Ele acumula as riquezas: conhecerá o despojamento, a fome, a sede. Ele crê em si mesmo: será a presa dos vermes do Shéol. Os dentes que dilaceram serão quebrados e triturada a mandíbula que mata. O chifre elevado será cortado. Aquele que cavava um fosso para o inocente, que pensava jamais vacilar, é impelido pelo anjo ao caminho escorregadio e tenebroso… A morte é o verdadeiro pastor dos criminosos.

Para seu castigo, YHWH Adonai surge como um homem de guerra. Os julgamentos individuais ou coletivos cujo relato os Salmos nos oferecem não são senão a imagem, a prefiguração do último julgamento que consumará a derrota do revoltado. Também o caminho das trevas se orienta para esse ato definitivo: em sua onipotência, YHWH Adonai aparece para exercer a justiça do pobre e do inocente, da viúva e do órfão, para libertar seus amantes do reino das trevas: a terra treme, as montanhas se agitam, as águas transbordam, o dilúvio se espalha, os céus se abrem, o fogo do céu vem castigar a iniquidade; as hierarquias de anjos conduzem o gládio. O javali das florestas, o animal dos juncos, o búfalo, a Hidra fabulosa, o Leviatã terrível perecem sob o veredicto de YHWH Adonai. O revoltado, confrontado à ordem real do mundo, é reconduzido à sua cova para a eterna infâmia. E nessas perspectivas que é possível compreender a antiga maldição: “Quem arde sem razão contra seu irmão é passível de julgamento; quem diz a seu irmão: ‘Raqa’, ‘Vadio’, é passível do Sinédrio; e quem lhe diz: ‘Louco’ é passível do fogo da Geena” (Mt 5,22). Pois todo homem traz em si o rosto do revoltado.

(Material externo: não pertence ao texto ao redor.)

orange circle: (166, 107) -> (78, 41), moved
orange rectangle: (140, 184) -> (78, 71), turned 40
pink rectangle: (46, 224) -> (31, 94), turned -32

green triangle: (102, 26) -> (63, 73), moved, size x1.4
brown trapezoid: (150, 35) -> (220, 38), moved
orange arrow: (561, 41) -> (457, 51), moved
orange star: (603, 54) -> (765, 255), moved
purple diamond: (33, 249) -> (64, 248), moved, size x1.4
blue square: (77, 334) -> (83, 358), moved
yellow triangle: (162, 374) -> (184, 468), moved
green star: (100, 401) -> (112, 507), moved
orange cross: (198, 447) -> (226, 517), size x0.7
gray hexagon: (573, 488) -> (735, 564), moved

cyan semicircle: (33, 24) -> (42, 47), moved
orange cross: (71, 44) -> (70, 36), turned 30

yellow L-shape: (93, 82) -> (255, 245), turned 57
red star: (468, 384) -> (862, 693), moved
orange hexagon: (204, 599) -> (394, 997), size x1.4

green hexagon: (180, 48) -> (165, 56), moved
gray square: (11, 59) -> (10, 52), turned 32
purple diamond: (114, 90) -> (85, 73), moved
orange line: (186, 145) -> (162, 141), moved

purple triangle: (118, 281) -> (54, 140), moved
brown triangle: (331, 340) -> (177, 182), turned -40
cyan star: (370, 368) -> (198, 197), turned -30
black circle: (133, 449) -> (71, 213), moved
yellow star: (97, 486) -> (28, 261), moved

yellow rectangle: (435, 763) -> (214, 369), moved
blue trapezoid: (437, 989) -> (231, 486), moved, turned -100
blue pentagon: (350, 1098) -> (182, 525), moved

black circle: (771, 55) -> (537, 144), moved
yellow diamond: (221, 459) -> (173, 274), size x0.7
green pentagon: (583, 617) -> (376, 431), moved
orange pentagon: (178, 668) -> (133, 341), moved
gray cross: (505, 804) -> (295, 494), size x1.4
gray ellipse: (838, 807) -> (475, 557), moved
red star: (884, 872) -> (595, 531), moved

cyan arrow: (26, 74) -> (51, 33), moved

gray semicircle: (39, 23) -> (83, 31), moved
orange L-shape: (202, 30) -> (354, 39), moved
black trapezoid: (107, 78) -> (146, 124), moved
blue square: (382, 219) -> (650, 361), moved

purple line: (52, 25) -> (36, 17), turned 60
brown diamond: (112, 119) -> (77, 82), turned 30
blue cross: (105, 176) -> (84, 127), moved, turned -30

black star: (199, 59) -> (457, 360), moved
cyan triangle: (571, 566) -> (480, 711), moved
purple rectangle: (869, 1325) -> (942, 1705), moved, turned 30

O sangue marca assim o término do caminho de iniquidade. Ele é o ponto onde culmina o confronto do inocente e do criminoso; o sangue de um, que as mãos do outro espalham, barra o acesso do caminho da eternidade. Uma mancha vermelha entre as trevas e a luz, e que introduz uma ruptura de continuidade na unidade do real. Uma intervenção sobrenatural, um salto tornam-se doravante necessários para transpor esse abismo entre dois abismos.